Unit conversion tool based on a natural language interface. (NOT ACTIVE.)

License

Notifications You must be signed in to change notification settings

sushilks/nlpUnitConverter

Repository files navigation

nlpUnitConverter

Unit conversion tool based on a natural language interface. This is a work in progress, I have tried multiple approaches so the code may have some crud. Some of the problems are still unsolved.

The basic idea is to be able to provide statements to the program that define the different units and relationship between them. This data is provided in natural language and in english. The Program is going to parse all the data and create a graph that stores the information. After that if a question is asked about any type of conversion it's able to traverse the graph and provide the right converstion.

I am using this to investigate if it's possible to accept input from use in plain english and match it to grammar rules that translate it into specific instructions.

This project was just for self educational purpose, There are better approach to sovling this problem available now. There is no more development on this project, will start a new project on the same topic after I read up a bit.

To Setup

npm install

Stanford NLP Core libraries need to be installed. LINK

Soft link the directory where you install the stanford core nlp to the base directory here

ln -s ~/homework/stanford-corenlp-full-2015-04-20 corenlp

Make sure the config in src/corenlp_server.js are correct for corenlp

you can test out if everything is fine by running

gulp server-start

bunch of output on the screen with last line as "Server is listening at 8990"

To Build

gulp build

To Test

gulp server-start

gulp test

gulp server-stop

Some Sample

There is a set of predefined instructions in src/sample-2.txt You can use that to seed the system and then ask it specific question about conversion.

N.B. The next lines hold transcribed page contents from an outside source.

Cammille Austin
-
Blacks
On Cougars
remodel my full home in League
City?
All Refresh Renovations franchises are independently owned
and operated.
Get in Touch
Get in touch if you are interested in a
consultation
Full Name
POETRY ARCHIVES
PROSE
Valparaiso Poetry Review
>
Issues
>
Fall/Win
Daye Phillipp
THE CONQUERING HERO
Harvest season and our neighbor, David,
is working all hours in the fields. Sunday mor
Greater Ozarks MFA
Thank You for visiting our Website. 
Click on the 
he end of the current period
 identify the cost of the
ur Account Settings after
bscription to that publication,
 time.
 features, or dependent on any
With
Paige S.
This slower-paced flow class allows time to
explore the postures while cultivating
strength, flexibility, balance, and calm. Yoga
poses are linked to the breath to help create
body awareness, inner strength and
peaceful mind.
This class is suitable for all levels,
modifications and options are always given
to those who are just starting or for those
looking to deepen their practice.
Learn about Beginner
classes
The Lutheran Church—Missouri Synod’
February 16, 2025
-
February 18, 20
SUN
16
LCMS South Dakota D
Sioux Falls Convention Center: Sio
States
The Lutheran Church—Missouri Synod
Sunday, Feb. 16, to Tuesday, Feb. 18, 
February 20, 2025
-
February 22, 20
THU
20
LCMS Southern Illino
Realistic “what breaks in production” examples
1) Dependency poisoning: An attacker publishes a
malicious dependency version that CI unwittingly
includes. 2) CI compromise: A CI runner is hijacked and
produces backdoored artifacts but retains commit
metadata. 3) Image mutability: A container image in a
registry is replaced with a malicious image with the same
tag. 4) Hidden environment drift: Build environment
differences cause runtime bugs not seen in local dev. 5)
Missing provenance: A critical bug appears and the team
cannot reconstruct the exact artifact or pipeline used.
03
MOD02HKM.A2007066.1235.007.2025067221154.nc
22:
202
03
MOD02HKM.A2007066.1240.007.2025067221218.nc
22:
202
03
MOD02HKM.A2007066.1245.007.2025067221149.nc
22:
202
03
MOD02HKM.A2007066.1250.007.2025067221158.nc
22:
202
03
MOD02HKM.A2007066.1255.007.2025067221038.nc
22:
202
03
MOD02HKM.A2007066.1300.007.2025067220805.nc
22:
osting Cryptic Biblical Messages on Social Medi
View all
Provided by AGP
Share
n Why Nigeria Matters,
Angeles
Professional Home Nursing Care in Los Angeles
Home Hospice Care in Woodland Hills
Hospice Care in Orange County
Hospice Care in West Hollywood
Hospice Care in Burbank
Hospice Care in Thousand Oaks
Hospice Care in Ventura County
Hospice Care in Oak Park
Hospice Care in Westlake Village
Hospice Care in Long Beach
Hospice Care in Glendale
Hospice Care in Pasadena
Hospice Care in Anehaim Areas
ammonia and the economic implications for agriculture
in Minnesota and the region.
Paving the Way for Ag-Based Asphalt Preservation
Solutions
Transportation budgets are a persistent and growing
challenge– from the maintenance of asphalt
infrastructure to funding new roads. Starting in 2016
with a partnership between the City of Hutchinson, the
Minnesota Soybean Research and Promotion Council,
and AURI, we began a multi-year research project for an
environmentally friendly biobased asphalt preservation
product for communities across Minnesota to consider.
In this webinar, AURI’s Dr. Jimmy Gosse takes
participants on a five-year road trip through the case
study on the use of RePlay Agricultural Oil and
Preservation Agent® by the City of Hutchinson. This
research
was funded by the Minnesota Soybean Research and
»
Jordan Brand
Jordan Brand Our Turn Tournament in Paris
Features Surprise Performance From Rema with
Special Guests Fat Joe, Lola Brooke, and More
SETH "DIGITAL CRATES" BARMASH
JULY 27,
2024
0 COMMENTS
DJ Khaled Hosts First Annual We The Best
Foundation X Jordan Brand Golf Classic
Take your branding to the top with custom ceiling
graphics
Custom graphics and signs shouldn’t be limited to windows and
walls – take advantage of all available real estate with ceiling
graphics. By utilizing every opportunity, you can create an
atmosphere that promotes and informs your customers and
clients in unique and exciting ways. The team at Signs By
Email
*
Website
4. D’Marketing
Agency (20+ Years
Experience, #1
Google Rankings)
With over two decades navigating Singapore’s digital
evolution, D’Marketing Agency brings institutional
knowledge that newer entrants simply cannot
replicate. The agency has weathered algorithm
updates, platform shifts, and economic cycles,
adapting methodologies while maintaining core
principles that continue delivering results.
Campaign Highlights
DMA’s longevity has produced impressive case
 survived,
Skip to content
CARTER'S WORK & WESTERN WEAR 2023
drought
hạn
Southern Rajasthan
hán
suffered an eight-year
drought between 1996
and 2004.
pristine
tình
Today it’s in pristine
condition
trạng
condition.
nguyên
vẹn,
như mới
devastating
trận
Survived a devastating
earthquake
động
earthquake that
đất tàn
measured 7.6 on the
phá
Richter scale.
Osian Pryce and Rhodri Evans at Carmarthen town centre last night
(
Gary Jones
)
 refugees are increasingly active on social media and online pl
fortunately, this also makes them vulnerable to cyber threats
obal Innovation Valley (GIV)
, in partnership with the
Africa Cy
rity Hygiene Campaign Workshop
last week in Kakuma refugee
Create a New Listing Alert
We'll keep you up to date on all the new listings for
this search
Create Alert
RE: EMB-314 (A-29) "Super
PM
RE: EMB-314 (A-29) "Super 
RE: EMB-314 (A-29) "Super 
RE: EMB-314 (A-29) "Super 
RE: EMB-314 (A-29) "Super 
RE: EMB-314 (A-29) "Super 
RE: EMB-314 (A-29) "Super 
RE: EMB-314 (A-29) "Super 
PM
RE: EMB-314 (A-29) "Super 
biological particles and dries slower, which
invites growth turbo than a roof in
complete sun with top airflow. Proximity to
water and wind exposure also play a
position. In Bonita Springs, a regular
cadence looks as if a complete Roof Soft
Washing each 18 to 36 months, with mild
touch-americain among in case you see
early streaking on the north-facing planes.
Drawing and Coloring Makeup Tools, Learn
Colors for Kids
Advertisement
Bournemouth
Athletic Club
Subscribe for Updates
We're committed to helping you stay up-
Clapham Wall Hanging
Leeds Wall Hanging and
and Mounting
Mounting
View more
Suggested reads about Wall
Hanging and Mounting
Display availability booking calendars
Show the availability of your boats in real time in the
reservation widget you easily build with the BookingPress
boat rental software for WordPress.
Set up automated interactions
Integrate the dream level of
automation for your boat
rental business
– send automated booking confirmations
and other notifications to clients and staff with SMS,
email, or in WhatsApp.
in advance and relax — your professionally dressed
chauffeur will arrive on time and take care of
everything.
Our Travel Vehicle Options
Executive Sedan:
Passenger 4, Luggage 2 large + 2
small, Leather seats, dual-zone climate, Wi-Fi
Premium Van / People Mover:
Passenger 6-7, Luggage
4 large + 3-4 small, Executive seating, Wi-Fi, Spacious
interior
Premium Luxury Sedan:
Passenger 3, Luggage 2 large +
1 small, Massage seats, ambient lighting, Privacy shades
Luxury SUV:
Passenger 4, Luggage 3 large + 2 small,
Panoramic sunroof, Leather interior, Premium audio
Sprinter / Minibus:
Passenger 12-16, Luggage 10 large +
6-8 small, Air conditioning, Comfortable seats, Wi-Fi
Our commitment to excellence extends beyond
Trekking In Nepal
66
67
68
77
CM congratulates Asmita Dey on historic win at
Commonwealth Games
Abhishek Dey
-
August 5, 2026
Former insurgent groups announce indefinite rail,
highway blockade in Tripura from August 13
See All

Here are some examples that can be used as query

node build/src/eparser.js -i ./data/sample-2.txt  -t 'Convert 12 KiloMeters to LightYears.'
node build/src/eparser.js -i ./data/sample-2.txt  -t 'how many yards are there in a mile?'
node build/src/eparser.js -i ./data/sample-2.txt  -t 'Convert 12 million KiloMeters to LightYears.'
node build/src/eparser.js -i ./data/sample-2.txt  -t 'How much is 12 million kilometers in lightyears?'
node build/src/eparser.js -i ./data/sample-2.txt  -t 'Convert 20102 billion KiloMeters to LightYears.'
node build/src/eparser.js -i ./data/sample-2.txt  -t 'Convert 2 parsec to LightYears.'
node build/src/eparser.js -i ./data/sample-2.txt  -t 'What is a mile in meters?'
node build/src/eparser.js -i ./data/sample-2.txt  -t 'what is 10 thousand miles in kilometers?'

If you try something that the tool is unable to parse you can re-run with '-l' option that will ask it to learn the syntax. After the tool learns the syntax it is able to handle sentences that follow similar structure.

Using the CLI

node build/src/eparser.js -i ./data/sample-2.txt  -c
Processing: ....Processing: ....Processing: ....
>convert 2.5 Meters into Foot.
Processing :: convert 2.5 Meters into Foot . 	ParsedMeaning[QConv ]
		QConv::Converted 2.5 meter to foot Value = 0.8202099737532806

In the example above the command runs and stops at a prompt '>' there after I entered a query "convert 2.5 Meters into Foot."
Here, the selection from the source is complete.